Porcelain painters 18th century
Jean-Jacques Bachelier was a French painter and innovator of porcelain and a member of the Royal Academy of Painting and Sculpture.
Originally a still-life painter, he later became world-renowned for his significant contributions to applied art. In 1765, Bachelier founded an art and crafts school in Paris with his own funds. He was in charge of the painters at the porcelain manufactory in Vincennes, where figures were produced from unglazed porcelain - biscuit. For many years Bachelier was the Director of Sevres porcelain manufactory and in fact became the creator of the Sevres style.
Bachelier also conducted research on encaustic painting (a painting technique in which the binding substance of paints is wax) and published works on art education.
Johann Heinrich Bleuler the Elder was a Swiss landscape painter and engraver.
Bleuler the Elder first trained as a porcelain painter at the Kilchberg-Schooren porcelain manufactory near Zurich. In the early 1780s he settled in Feuertalen and became the founder of the dynasty of artists that is known as the "Bleulerische Malschule". His two sons, Johann Heinrich Bleuler the Younger (1787-1857) and Johann Ludwig Bleuler (1792-1850), also became artists and continued their father's work. And in total, there were up to 25 artists in the dynasty, including godchildren and other relatives.
Bleuler the Elder created mainly landscapes of the Rhine, painted in gouache and watercolor, panoramic views of Swiss cities. He also worked as an art teacher.
Johann Baptist Drechsler was an Austrian floral artist. He was born into a family of porcelain painters and worked for ten years at the Viennese porcelain manufactory. He is known for his colorful floral still lifes, including fruit and birds.
Frédéric Théodore Faber was a Belgian landscape and genre painter. He established at Brussels a china manufactory, and abandoned painting on canvas for painting on porcelain. He also etched upwards of a hundred plates of landscapes and animals, some after his own designs.
A significant set of pieces painted by this virtuoso is exhibited at the Museum of Decorative Arts François Duesberg.
Johann Gregor Höroldt was a German porcelain artist who developed the Meissen porcelain style. Höroldt was trained as a miniature and enamel painter.
Between 1719 and 1720 he worked at the porcelain manufactory in Vienna, recently founded by Du Pacquier, and then moved to Meissen and began his collaboration with the Meissen Porcelain Manufactory.
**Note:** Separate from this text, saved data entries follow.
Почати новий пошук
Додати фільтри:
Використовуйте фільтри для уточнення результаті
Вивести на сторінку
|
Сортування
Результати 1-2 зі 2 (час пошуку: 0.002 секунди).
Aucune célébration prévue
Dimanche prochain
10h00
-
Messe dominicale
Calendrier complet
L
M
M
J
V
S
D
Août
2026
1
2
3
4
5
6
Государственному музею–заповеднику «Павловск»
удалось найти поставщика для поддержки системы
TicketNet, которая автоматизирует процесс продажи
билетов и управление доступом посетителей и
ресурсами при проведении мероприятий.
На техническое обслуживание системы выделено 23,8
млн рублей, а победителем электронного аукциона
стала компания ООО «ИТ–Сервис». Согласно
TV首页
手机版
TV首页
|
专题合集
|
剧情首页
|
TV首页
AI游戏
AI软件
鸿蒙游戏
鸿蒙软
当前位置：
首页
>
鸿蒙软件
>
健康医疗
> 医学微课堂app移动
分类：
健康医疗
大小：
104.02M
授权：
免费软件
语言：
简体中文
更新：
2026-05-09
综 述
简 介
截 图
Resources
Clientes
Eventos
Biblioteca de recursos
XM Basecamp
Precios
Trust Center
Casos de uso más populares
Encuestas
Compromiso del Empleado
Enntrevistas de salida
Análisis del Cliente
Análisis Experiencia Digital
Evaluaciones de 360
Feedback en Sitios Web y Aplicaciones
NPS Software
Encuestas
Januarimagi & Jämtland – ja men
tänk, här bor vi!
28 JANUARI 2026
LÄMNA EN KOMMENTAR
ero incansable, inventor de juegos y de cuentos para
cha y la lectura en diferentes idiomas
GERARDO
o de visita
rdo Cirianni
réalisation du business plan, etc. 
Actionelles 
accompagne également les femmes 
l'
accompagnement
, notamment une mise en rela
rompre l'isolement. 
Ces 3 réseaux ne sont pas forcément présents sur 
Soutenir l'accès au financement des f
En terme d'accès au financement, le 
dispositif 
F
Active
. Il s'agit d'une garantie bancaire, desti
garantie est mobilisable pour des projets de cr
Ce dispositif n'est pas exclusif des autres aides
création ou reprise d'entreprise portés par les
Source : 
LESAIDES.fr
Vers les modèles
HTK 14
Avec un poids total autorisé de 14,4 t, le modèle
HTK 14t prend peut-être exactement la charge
In 1724 he was appointed court painter. In 1731, Höroldt became an arcanist (a chemist, a key figure in porcelain production), and was simultaneously appointed head of the entire painting department and court commissioner.
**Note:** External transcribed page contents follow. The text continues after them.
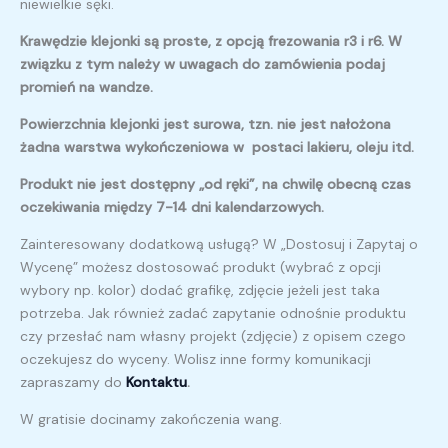
niewielkie sęki.
Krawędzie klejonki są proste, z opcją frezowania r3 i r6. W
związku z tym należy w uwagach do zamówienia podaj
promień na wandze.
Powierzchnia klejonki jest surowa, tzn. nie jest nałożona
żadna warstwa wykończeniowa w postaci lakieru, oleju itd.
Produkt nie jest dostępny „od ręki”, na chwilę obecną czas
oczekiwania między 7-14 dni kalendarzowych.
Zainteresowany dodatkową usługą? W „Dostosuj i Zapytaj o
Wycenę” możesz dostosować produkt (wybrać z opcji
wybory np. kolor) dodać grafikę, zdjęcie jeżeli jest taka
potrzeba. Jak również zadać zapytanie odnośnie produktu
czy przesłać nam własny projekt (zdjęcie) z opisem czego
oczekujesz do wyceny. Wolisz inne formy komunikacji
zapraszamy do
Kontaktu
.
W gratisie docinamy zakończenia wang.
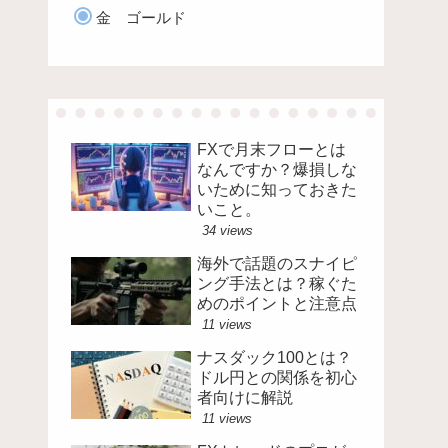
金 ゴールド
FXで月末フローとは
なんですか？爆損しな
いために知っておきた
いこと。
34 views
海外で話題のスナイピ
ング手法とは？稼ぐた
めのポイントと注意点
11 views
ナスダック100とは？
ドル円との関係を初心
者向けに解説
11 views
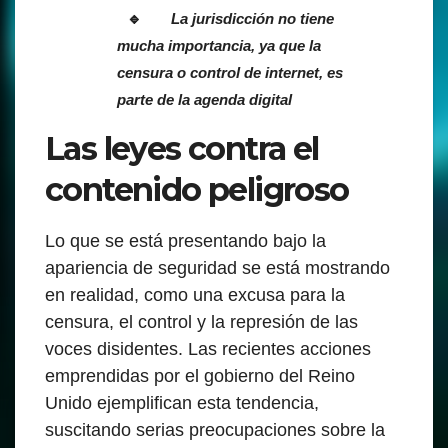
La jurisdicción no tiene
mucha importancia, ya que la
censura o control de internet, es
parte de la agenda digital
Las leyes contra el
contenido peligroso
Lo que se está presentando bajo la
apariencia de seguridad se está mostrando
en realidad, como una excusa para la
censura, el control y la represión de las
voces disidentes. Las recientes acciones
emprendidas por el gobierno del Reino
Unido ejemplifican esta tendencia,
suscitando serias preocupaciones sobre la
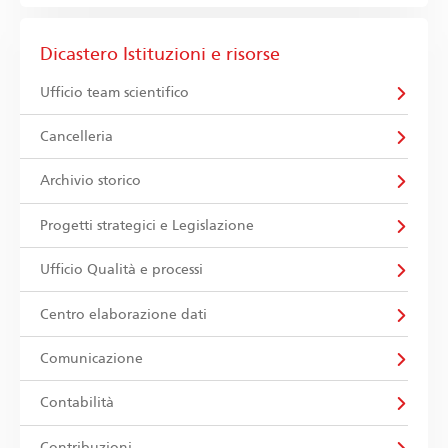
Dicastero Istituzioni e risorse
Ufficio team scientifico
Cancelleria
Archivio storico
Progetti strategici e Legislazione
Ufficio Qualità e processi
Centro elaborazione dati
Comunicazione
Contabilità
Contribuzioni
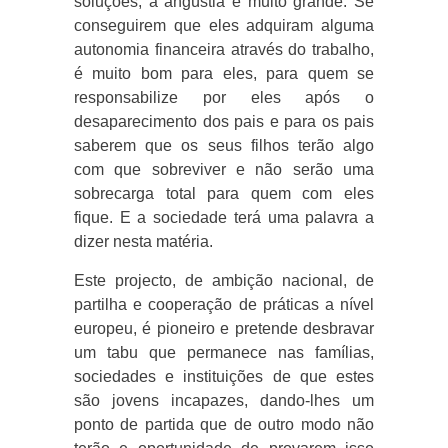
soluções, a angústia é muito grande. Se
conseguirem que eles adquiram alguma
autonomia financeira através do trabalho,
é muito bom para eles, para quem se
responsabilize por eles após o
desaparecimento dos pais e para os pais
saberem que os seus filhos terão algo
com que sobreviver e não serão uma
sobrecarga total para quem com eles
fique. E a sociedade terá uma palavra a
dizer nesta matéria.
Este projecto, de ambição nacional, de
partilha e cooperação de práticas a nível
europeu, é pioneiro e pretende desbravar
um tabu que permanece nas famílias,
sociedades e instituições de que estes
são jovens incapazes, dando-lhes um
ponto de partida que de outro modo não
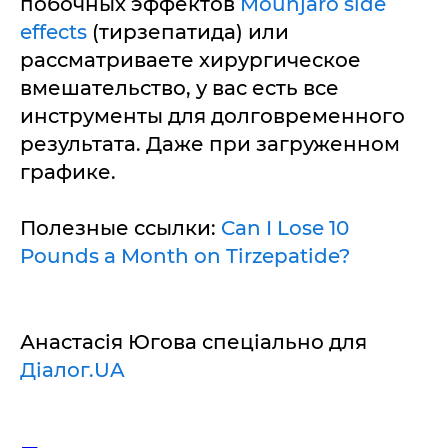
побочных эффектов
Mounjaro side
effects
(тирзепатида) или
рассматриваете хирургическое
вмешательство, у вас есть все
инструменты для долговременного
результата. Даже при загруженном
графике.
Полезные ссылки:
Can I Lose 10
Pounds a Month on Tirzepatide?
Анастасія Югова спеціально для
Діалог.UA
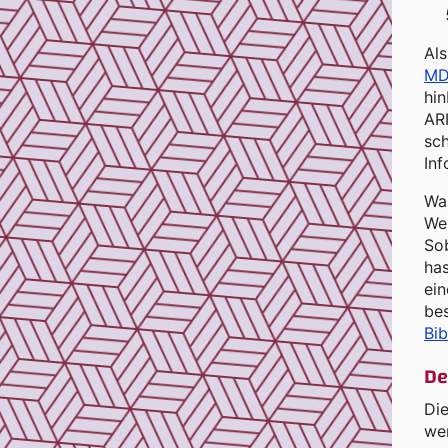
Als
MD
hi
ARI
sc
Inf
War
Wei
Sob
has
ein
be
Bib
De
Die
we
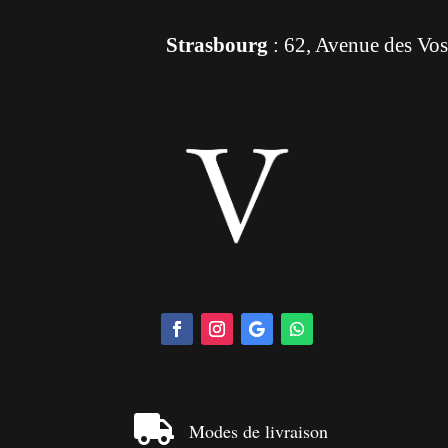
Strasbourg
: 62, Avenue des Vo

Modes de livraison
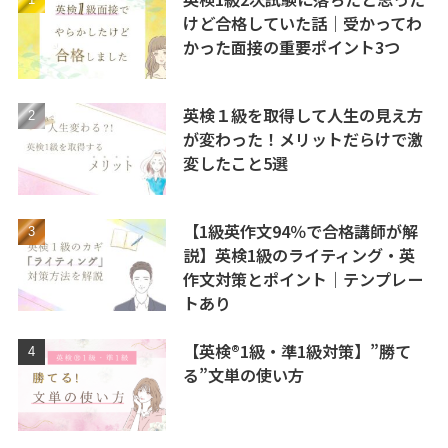
けど合格していた話｜受かってわ
かった面接の重要ポイント3つ
英検１級を取得して人生の見え方
が変わった！メリットだらけで激
変したこと5選
【1級英作文94％で合格講師が解
説】英検1級のライティング・英
作文対策とポイント｜テンプレー
トあり
【英検®1級・準1級対策】”勝て
る”文単の使い方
Höroldt influenced virtually all European porcelain and faience manufactories. He specialized in the fashionable and popular chinoiserie design, but also introduced European landscapes, harbor and battle scenes, still lifes, and bird images as porcelain decoration.
The artist also significantly expanded the palette of colors used in Meissen: in the early XVIII century. was available only five paints for glaze, and Höroldt by 1731 increased the palette to 16 colors. He attached great importance and the original form for porcelain, trying to make it different from the usual dishes.
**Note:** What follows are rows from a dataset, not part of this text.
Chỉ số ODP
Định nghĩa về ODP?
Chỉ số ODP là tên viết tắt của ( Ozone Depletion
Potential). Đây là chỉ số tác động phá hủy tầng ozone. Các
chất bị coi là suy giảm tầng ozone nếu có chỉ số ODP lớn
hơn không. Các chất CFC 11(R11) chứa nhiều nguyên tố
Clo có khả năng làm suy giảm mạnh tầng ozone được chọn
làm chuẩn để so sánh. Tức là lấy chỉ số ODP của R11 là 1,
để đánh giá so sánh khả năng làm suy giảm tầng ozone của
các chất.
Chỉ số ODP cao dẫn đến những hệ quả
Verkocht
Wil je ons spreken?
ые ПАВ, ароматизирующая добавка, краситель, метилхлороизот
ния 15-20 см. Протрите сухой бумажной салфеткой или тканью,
Georgius Jacobus Johannes van Os was a 19th-century painter from the Northern Netherlands. He was a son and pupil of the painters Jan van Os and Susanna de la Croix, and a brother of the painters Pieter van Os and Maria Margaretha van Os. In 1809 he won the first prize of the Society Felix Meritis in Amsterdam for a still life in which genre he later specialized. In 1822 he moved to Paris, where he worked for the Sèvres porcelain factory. He painted landscapes, but was, like his father, best known as a painter of flowers. Starting in the 1830s he spent his summers in Haarlem, where he continued working on flower illustrations for the "Flora Batava" edited by Jan Kops. He is not to be confused with the son of his brother Pieter, also a painter called Georgius Jacobus Johannes van Os, but who lived from 1805-1841 and continued the family painting tradition.